Ces récits doivent être mis en relation avec le dogme du péché originel. Avant le péché originel, l'homme et la femme cohabitaient harmonieusement avec tous les animaux de la création. L'attitude des saints envers les animaux quels qu'ils soient, y compris les plus méprisés, illustre l'idée qu'avec la grâce du Christ rédempteur, l'homme est appelé à rétablir le monde dans l'état où il était avant la chute.

La croyance dans le rétablissement de toutes choses (y compris les damnés et les anges déchus) dans leur état d'origine, connue sous le nom "d'apocatastase" a été exposée (mais non défendue comme on le dit parfois) par Origène dans son Traité des Principes.

Afficher l'image d'origine

Origène (en grec ancien Ὠριγένης / Ôrigénês) est un théologien de la période patristique, né à Alexandrie v. 185 et mort à Tyr v. 253. Il est l'un des Pères de l'Église.

Le terme apocatastase désigne la restauration finale de toutes choses en leur état d'origine.

Cette notion diversement envisagée dans des écrits apocalyptiques, platoniciens ou stoïciens de l'Antiquité, est surtout connue pour ses développements dans la théologie chrétienne où le terme se rapporte en premier lieu à des positions sur la restauration finale de toutes choses en Dieu développées à partir du Traité des principes d'Origène. Dix propositions issues de ce traité ont été condamnées en 542 par l'empereur Justinien, condamnation validée par Ménas, l'évêque de Constantinople et reprises par le deuxième concile de Constantinople en 553. Il était reproché à l'« apocatastase origénienne » d'annuler la liberté et la responsabilité des créatures, car suivant cette position, la restauration en Dieu de tout ce qu'il a créé dans son état de bonté originelle, état antérieur à tout péché et à tout mal, se fait indépendamment des dispositions et des actes de chacun.

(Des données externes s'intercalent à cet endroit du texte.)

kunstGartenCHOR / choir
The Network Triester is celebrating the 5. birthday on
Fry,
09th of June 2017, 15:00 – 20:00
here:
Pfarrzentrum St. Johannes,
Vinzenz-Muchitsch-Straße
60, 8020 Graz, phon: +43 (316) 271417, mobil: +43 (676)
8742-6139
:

Contre cela, le Concile affirme : « Si quelqu'un dit que les Vertus célestes, tous les hommes, le diable, les Puissances du mal seront unis pareillement au Dieu Verbe et de la même manière que Christ, qu'il soit anathème. » En fait, Origène n'a pas lui-même soutenu les thèses condamnées mais il a exposé dans ses écrits des idées répandues dans la culture hellénistique de son temps, et en a discuté en rapport aux écritures chrétiennes. Néanmoins, ce sont les écrits d'Origène qui inspirèrent à Grégoire de Nysse, Évagre le Pontique et Didyme l’Aveugle, les positions semblables à celle jugées hétérodoxes depuis 542 et 553.

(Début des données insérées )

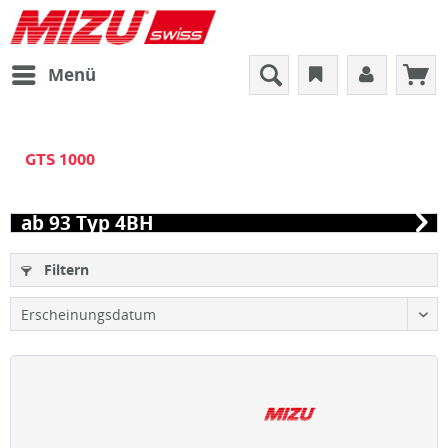
Menü
GTS 1000
ab 93 Typ 4BH
Filtern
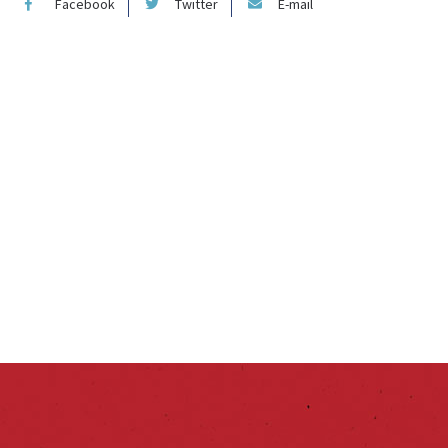
Facebook
Twitter
E-mail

La réflexion théologique sur l'apocatastase a connu une nouvelle actualité au XVIe siècle avec les réformes protestantes où elle fut un point de désaccord entre luthériens et anabaptistes. Les positions des anabaptistes sur l'apocatastase furent ainsi condamnées en 1533 par l'article 17 de la Confession d'Augsbourg dont le principal rédacteur était le réformateur luthérien Philippe Mélanchthon. Malgré cela des positions condamnées en 1533 trouveront des échos chez nombre de théologiens protestants, en particulier chez Friedrich Schleiermacher, Albert Schweitzer et Karl Bath. Les théologiens catholiques, en particulier Henri de Lubac et Hans Urs von Balthasar, discuteront eux aussi de l'apocatastase.

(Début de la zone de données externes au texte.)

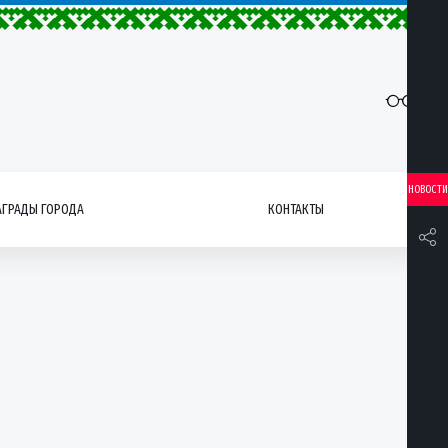
НОВОСТИ
АГРАДЫ ГОРОДА
КОНТАКТЫ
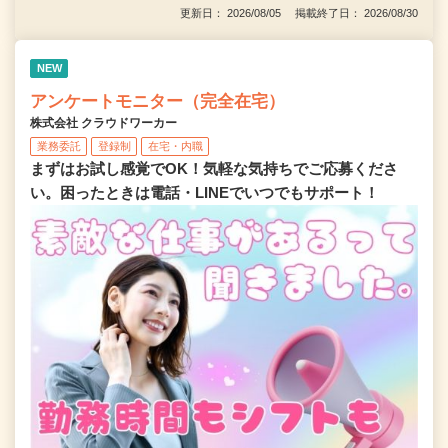
更新日： 2026/08/05 掲載終了日： 2026/08/30
NEW
アンケートモニター（完全在宅）
株式会社 クラウドワーカー
業務委託
登録制
在宅・内職
まずはお試し感覚でOK！気軽な気持ちでご応募くださ
い。困ったときは電話・LINEでいつでもサポート！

Dans la théologie chrétienne, le terme apocatastase ne désigne pas uniquement des positions condamnées, mais il peut aussi servir à intituler des hypothèses ou conjectures théologiques (théologoumènes) sur les fins dernières et la restauration de toutes choses en Christ ou en Dieu. Parler d'apocatastase, c'est, dans un langage simple, se demander si « tout le monde ira au paradis », ou bien, selon la question posée par Hans Urs von Balthasar, celle de savoir si l'enfer est vide. Considérée comme un théologoumène, l'apocatastase est tenue pour relever d'un questionnement juste et pertinent mais auquel il est impossible d'apporter des réponses certaines et qui, à ce titre, ne relève pas du dogme ou de l'orthodoxie. Ce qui empêche le théologien chrétien de se prononcer sur l'apocatastase est que le questionnement dont relève cette notion porte sur le problème du salut, problème qui par ailleurs relève du jugement de Dieu. Pour un chrétien, il semble donc impossible d'y répondre sans se substituer à Dieu et à son jugement.